Tim Marsh, barrister for Mr Tamer, of Yagoona, NSW, told the court the incident took about 11 minutes from entry to exit and that his client knew nothing of the previous business dealings.
He had been coached by Elias in the 2007 rugby sevens tournament for the Lebanese team, he said, and was now also on a disability support pension after being diagnosed with cancer in 2011.
Mr Fisher made no distinction between the conduct of the men and commented that "this was not ideally the way to do business".
Mr Scott had not wished to make a victim impact statement and recently said he just wanted to get on with his life.
Mr Fisher did not agree that the offending was at the lower end, submitting the words and actions were still serious and warranted a jail sentence.
In her sentencing remarks on Wednesday afternoon, Judge Patrick told each man it was "clear you made a bad decision to get involved in this exercise".

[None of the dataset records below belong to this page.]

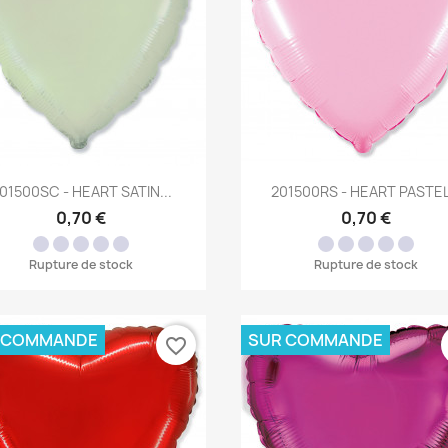
Aperçu rapide
Aperçu rapide


01500SC - HEART SATIN...
201500RS - HEART PASTEL.
0,70 €
0,70 €
Rupture de stock
Rupture de stock
 COMMANDE
SUR COMMANDE
favorite_border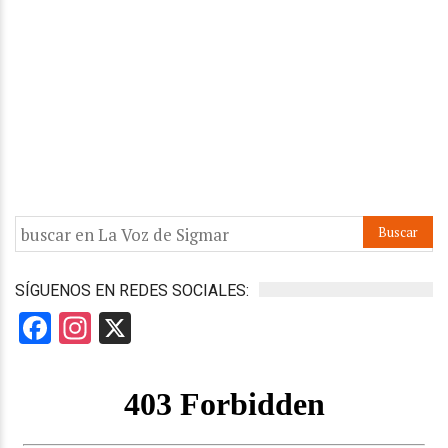
SÍGUENOS EN REDES SOCIALES:
Facebook
Instagram
X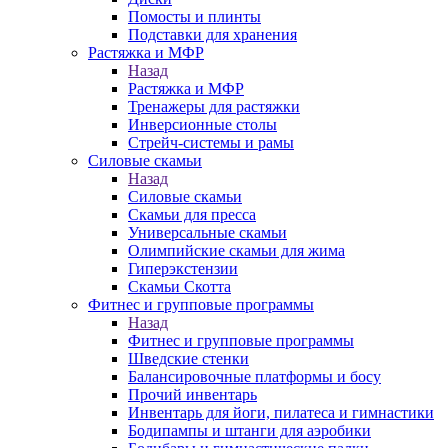
Помосты и плинты
Подставки для хранения
Растяжка и МФР
Назад
Растяжка и МФР
Тренажеры для растяжки
Инверсионные столы
Стрейч-системы и рамы
Силовые скамьи
Назад
Силовые скамьи
Скамьи для пресса
Универсальные скамьи
Олимпийские скамьи для жима
Гиперэкстензии
Скамьи Скотта
Фитнес и групповые программы
Назад
Фитнес и групповые программы
Шведские стенки
Балансировочные платформы и босу
Прочий инвентарь
Инвентарь для йоги, пилатеса и гимнастики
Бодипампы и штанги для аэробики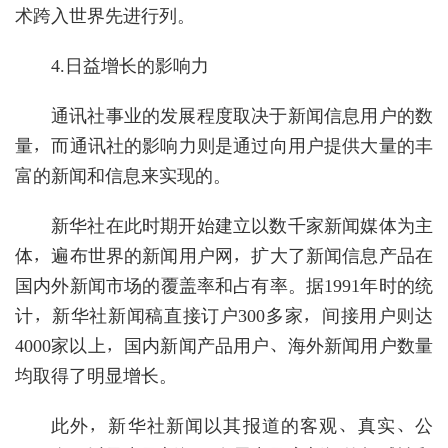
术跨入世界先进行列。
4.日益增长的影响力
通讯社事业的发展程度取决于新闻信息用户的数
量，而通讯社的影响力则是通过向用户提供大量的丰
富的新闻和信息来实现的。
新华社在此时期开始建立以数千家新闻媒体为主
体，遍布世界的新闻用户网，扩大了新闻信息产品在
国内外新闻市场的覆盖率和占有率。据1991年时的统
计，新华社新闻稿直接订户300多家，间接用户则达
4000家以上，国内新闻产品用户、海外新闻用户数量
均取得了明显增长。
此外，新华社新闻以其报道的客观、真实、公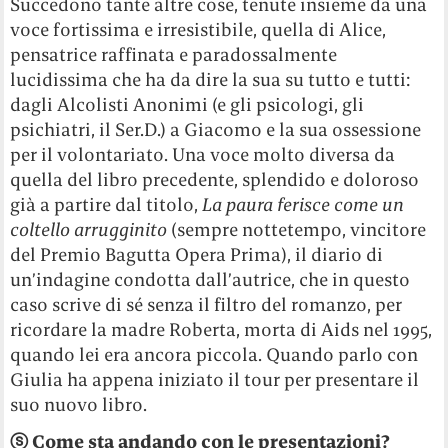
Succedono tante altre cose, tenute insieme da una
voce fortissima e irresistibile, quella di Alice,
pensatrice raffinata e paradossalmente
lucidissima che ha da dire la sua su tutto e tutti:
dagli Alcolisti Anonimi (e gli psicologi, gli
psichiatri, il Ser.D.) a Giacomo e la sua ossessione
per il volontariato. Una voce molto diversa da
quella del libro precedente, splendido e doloroso
già a partire dal titolo,
La paura ferisce come un
coltello arrugginito
(sempre nottetempo, vincitore
del Premio Bagutta Opera Prima), il diario di
un’indagine condotta dall’autrice, che in questo
caso scrive di sé senza il filtro del romanzo, per
ricordare la madre Roberta, morta di Aids nel 1995,
quando lei era ancora piccola. Quando parlo con
Giulia ha appena iniziato il tour per presentare il
suo nuovo libro.
ⓢ
Come sta andando con le presentazioni?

Judge Patrick noted the effect on Mr Scott and his fears for his family and young children, and that while there were threats and physical intimidation she agreed that for an offence of common law assault - which carries a maximum of five years' jail - it was at the lower end.
She told Elias, whose offence was committed while on parole for malicious wounding, he had an "unusual history" of successful sporting achievements and court appearances for dishonesty and violence.

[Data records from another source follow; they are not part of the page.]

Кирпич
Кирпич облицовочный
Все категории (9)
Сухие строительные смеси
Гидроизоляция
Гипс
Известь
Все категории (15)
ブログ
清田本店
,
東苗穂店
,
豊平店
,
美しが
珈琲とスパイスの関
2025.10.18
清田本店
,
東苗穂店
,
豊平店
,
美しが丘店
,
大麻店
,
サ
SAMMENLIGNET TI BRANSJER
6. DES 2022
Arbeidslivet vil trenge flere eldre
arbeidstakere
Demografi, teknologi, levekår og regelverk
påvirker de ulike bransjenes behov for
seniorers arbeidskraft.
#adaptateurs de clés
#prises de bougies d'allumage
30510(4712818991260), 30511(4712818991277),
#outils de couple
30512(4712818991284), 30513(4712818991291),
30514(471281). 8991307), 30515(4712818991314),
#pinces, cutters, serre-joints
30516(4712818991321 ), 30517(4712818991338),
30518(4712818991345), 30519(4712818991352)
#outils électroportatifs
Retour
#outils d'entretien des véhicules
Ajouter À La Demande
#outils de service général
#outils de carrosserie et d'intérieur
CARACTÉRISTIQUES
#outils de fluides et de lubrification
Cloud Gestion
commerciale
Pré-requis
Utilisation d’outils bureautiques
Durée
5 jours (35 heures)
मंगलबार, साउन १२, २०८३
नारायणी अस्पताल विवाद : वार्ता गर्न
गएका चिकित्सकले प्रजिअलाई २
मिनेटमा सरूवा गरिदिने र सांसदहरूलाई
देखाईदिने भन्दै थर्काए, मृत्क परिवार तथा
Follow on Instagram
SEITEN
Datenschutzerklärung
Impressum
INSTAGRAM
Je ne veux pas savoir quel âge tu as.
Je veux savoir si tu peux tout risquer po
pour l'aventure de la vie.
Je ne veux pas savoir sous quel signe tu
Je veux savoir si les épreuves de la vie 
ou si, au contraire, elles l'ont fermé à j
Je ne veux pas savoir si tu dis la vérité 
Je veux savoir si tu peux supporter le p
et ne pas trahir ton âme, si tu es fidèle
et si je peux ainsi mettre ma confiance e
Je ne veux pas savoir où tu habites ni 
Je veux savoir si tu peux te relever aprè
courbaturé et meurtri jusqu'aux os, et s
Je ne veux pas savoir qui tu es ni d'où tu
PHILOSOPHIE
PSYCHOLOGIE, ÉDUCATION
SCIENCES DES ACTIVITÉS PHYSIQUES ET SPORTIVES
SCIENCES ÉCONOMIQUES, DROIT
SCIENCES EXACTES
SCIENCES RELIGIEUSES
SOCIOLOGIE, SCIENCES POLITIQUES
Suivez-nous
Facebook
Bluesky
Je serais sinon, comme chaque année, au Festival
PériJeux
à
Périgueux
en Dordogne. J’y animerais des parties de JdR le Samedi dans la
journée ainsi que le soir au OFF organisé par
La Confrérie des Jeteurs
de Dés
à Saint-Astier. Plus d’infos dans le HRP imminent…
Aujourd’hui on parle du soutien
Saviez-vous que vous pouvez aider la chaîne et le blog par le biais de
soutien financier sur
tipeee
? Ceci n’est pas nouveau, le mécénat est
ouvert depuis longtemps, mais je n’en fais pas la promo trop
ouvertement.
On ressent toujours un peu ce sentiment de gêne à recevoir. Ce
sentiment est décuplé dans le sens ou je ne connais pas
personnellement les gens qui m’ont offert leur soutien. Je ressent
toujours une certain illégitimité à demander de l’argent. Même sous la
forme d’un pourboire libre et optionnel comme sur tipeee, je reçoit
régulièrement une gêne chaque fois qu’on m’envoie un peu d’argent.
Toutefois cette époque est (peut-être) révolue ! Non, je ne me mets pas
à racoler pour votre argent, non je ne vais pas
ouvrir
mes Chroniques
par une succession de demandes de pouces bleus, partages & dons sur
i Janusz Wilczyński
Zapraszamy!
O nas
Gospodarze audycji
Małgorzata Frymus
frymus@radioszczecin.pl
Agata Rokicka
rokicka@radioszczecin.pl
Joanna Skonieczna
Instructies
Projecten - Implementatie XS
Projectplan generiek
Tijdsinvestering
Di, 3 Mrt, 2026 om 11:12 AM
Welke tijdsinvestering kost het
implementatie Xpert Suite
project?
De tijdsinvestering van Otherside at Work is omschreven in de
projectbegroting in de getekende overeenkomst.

Judge Patrick accepted the death of his father had left him without a male role model and that this, in part, explained his involvement in crime.
She also accepted that Grotta's role was limited to his physical presence and that Tamer - who had worked previously as primarily a sporting journalist for radio stations 2UE and 2GB - had considerable family support and no relevant prior offences.
In mitigation, Judge Patrick took into account the men's guilty pleas, which were expressions of remorse, and their utilitarian value and the delay from offence to resolution.
All had demonstrated positive progress towards rehabilitation, she added.
Elias was sentenced to five months' jail and his co-defendants to three months each, the terms wholly suspended for 12 months.